Poe Cottage was also the site where Poe composed some of his most famous poems, including “The Bells” and “Annabel Lee,” a favorite of my teenage years. At $5/person, we found the tour we took engaging and well worth the price of admission, but an hour-long chat with the docent on the front steps of the cottage as we were leaving did throw off the rhythm of our walk a bit. We might have to leave museum visits off the itinerary in future months.

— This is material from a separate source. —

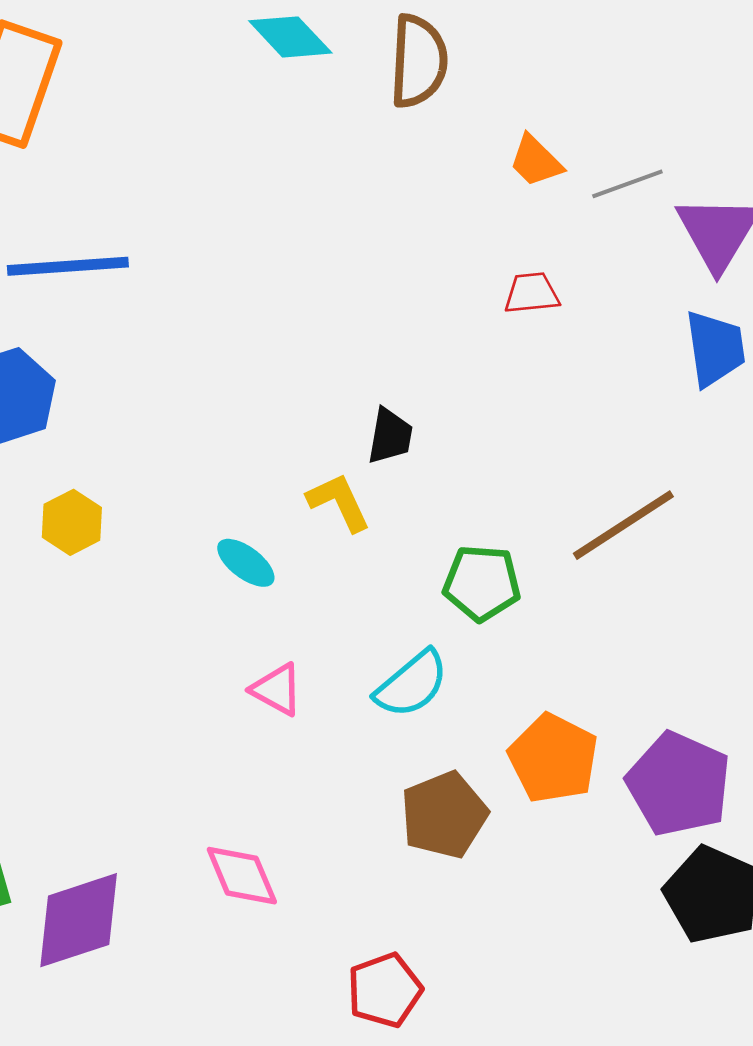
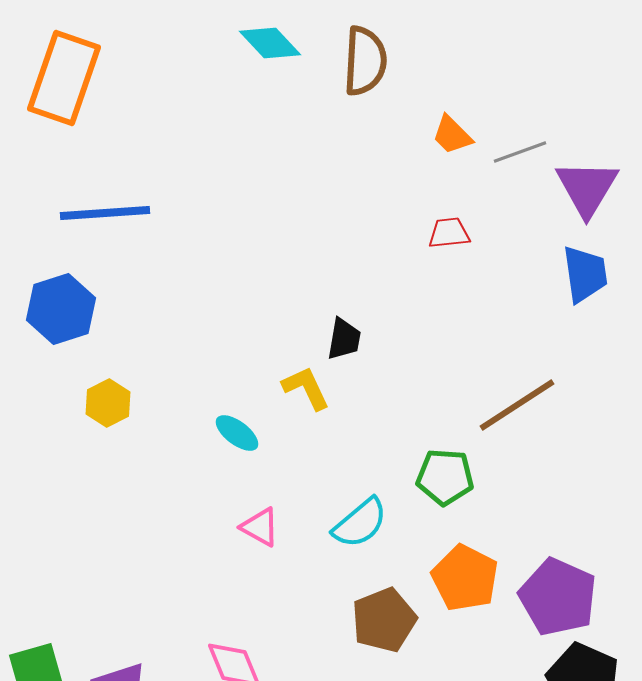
green pentagon: (482, 583) -> (445, 477), moved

From Poe Cottage, it was just over a mile to the north end of the Grand Concourse, where it runs into Mosholu Parkway at the conveniently located Mosholu Parkway subway station. In this last stretch, the Concourse evolved away from busy commercial districts to more residential blocks. I enjoyed seeing colorful single-family homes tucked between big stone apartment buildings and the storied character the mix added to the neighborhood. Like the rest of the Grand Concourse, it had the dignified nonchalance of a place that has survived glory and decline and revitalization and knows that there’s more to come.